WHAT IS REQUIRED —
From the entries below, reproduce exactly the line containing "You are a GUI agent. The screenshot is 1568×720.", the line containing "Seebid (168, 437)", and every line in between, with nothing added.

(Stored data entries)
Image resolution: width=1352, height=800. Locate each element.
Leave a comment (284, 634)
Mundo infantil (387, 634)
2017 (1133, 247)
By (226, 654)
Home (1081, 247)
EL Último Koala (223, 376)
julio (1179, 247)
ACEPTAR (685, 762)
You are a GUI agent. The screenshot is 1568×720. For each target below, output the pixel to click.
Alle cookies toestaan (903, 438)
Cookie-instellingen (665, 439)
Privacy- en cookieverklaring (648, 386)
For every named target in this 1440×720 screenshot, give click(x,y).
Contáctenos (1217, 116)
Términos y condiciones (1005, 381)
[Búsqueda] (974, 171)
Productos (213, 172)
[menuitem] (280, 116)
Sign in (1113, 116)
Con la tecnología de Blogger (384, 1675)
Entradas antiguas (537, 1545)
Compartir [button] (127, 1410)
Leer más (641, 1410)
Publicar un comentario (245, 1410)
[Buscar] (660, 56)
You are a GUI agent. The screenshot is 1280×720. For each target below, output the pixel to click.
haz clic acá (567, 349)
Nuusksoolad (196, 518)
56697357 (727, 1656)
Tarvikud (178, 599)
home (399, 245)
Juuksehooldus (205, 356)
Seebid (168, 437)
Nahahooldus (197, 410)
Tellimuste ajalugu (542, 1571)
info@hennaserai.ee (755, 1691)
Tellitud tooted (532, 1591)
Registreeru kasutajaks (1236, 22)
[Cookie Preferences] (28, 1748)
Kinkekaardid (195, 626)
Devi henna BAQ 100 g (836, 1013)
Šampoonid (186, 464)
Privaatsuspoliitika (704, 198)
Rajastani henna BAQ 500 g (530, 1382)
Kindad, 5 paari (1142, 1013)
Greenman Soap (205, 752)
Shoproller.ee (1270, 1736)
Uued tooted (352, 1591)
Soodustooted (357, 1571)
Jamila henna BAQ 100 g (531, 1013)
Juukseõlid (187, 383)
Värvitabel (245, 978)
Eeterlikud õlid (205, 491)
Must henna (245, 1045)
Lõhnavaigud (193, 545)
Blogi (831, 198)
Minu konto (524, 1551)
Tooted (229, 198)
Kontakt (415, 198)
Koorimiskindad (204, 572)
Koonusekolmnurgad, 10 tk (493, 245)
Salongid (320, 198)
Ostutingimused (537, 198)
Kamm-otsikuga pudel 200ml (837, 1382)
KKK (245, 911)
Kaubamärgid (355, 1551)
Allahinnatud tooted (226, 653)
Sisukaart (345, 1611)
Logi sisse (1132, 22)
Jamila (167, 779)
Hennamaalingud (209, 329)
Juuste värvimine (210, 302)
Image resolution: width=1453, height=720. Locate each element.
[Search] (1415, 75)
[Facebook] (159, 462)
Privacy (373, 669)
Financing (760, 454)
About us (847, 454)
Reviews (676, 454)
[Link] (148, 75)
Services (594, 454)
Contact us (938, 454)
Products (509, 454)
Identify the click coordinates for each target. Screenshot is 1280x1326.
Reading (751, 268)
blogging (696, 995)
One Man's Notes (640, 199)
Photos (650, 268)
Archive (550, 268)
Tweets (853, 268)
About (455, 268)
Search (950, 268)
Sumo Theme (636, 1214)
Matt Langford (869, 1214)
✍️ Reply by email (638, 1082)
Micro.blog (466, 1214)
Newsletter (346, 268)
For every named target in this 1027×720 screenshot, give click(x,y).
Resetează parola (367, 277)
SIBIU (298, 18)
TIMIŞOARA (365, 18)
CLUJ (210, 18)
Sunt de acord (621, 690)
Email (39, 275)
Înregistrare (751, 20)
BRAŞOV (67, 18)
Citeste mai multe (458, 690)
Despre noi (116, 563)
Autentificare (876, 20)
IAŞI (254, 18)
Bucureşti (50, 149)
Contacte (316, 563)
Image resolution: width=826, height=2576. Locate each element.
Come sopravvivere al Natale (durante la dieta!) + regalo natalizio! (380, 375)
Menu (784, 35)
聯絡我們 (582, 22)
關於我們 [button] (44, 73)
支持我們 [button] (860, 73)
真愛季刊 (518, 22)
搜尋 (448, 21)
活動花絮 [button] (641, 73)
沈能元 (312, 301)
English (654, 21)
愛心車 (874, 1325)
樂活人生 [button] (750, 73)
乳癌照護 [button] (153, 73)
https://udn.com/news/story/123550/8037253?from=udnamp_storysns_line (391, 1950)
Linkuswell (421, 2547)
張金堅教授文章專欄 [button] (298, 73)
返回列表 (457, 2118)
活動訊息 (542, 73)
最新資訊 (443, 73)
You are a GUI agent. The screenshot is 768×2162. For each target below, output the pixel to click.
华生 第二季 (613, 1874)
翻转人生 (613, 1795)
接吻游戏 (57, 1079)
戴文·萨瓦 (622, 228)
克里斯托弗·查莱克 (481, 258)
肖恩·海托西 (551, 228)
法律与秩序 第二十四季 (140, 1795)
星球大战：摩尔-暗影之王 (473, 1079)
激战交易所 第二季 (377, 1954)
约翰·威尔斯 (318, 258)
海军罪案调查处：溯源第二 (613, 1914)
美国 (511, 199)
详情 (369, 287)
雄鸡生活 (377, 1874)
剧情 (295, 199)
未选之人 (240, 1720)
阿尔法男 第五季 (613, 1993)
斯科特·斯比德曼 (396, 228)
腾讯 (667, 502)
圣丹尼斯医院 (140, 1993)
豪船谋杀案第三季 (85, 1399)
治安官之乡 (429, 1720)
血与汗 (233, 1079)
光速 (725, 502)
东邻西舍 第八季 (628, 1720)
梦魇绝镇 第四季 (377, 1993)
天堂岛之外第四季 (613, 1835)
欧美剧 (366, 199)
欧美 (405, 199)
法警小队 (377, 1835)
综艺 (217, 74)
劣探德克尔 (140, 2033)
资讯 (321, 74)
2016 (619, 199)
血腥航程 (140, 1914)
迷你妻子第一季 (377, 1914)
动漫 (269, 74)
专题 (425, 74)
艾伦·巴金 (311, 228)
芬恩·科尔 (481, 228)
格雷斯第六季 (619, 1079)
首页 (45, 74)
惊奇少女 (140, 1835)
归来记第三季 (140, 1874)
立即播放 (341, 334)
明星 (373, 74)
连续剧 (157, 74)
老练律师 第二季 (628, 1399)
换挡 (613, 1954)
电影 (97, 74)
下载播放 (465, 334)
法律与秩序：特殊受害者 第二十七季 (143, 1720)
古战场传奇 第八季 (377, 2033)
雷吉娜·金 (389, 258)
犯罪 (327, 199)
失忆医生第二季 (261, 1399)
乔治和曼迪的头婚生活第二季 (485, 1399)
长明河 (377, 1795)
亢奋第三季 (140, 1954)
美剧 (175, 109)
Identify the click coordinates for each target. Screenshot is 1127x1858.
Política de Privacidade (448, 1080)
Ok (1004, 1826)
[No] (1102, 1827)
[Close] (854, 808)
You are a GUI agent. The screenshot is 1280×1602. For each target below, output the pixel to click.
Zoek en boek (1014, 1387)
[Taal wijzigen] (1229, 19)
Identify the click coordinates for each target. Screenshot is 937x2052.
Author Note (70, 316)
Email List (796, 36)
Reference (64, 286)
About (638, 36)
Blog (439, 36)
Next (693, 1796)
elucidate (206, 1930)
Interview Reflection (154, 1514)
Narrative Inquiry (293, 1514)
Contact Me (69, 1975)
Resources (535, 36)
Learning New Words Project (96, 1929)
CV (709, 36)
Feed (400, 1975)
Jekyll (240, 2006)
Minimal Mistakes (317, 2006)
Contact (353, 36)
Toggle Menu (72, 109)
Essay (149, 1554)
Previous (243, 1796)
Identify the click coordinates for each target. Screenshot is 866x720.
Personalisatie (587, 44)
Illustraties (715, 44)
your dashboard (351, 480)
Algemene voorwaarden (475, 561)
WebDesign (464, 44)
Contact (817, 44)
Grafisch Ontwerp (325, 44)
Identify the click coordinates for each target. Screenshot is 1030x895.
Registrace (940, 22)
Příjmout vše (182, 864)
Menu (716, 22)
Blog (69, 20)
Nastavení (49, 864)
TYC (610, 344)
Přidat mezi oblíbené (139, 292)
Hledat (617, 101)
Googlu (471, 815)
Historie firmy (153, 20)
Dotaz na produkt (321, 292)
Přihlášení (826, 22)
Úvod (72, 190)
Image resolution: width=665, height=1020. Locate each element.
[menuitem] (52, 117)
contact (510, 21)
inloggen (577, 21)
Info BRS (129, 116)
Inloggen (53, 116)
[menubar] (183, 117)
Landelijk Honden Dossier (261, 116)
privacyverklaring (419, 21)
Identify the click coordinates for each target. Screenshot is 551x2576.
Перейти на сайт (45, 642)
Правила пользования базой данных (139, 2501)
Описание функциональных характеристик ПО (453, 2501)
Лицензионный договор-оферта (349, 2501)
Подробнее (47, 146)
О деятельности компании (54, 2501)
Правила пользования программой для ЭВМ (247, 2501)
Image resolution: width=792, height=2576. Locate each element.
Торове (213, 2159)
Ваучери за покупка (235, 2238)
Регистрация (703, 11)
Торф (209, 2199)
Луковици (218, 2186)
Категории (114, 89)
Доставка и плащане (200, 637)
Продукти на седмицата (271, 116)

PROBLEM SOLUTION —
You are a GUI agent. The screenshot is 1568×720. For each target below, output the pixel to click.
Alle cookies toestaan (903, 438)
Cookie-instellingen (665, 439)
Privacy- en cookieverklaring (648, 386)
For every named target in this 1440×720 screenshot, give click(x,y).
Contáctenos (1217, 116)
Términos y condiciones (1005, 381)
[Búsqueda] (974, 171)
Productos (213, 172)
[menuitem] (280, 116)
Sign in (1113, 116)
Con la tecnología de Blogger (384, 1675)
Entradas antiguas (537, 1545)
Compartir [button] (127, 1410)
Leer más (641, 1410)
Publicar un comentario (245, 1410)
[Buscar] (660, 56)
You are a GUI agent. The screenshot is 1280×720. For each target below, output the pixel to click.
haz clic acá (567, 349)
Nuusksoolad (196, 518)
56697357 (727, 1656)
Tarvikud (178, 599)
home (399, 245)
Juuksehooldus (205, 356)
Seebid (168, 437)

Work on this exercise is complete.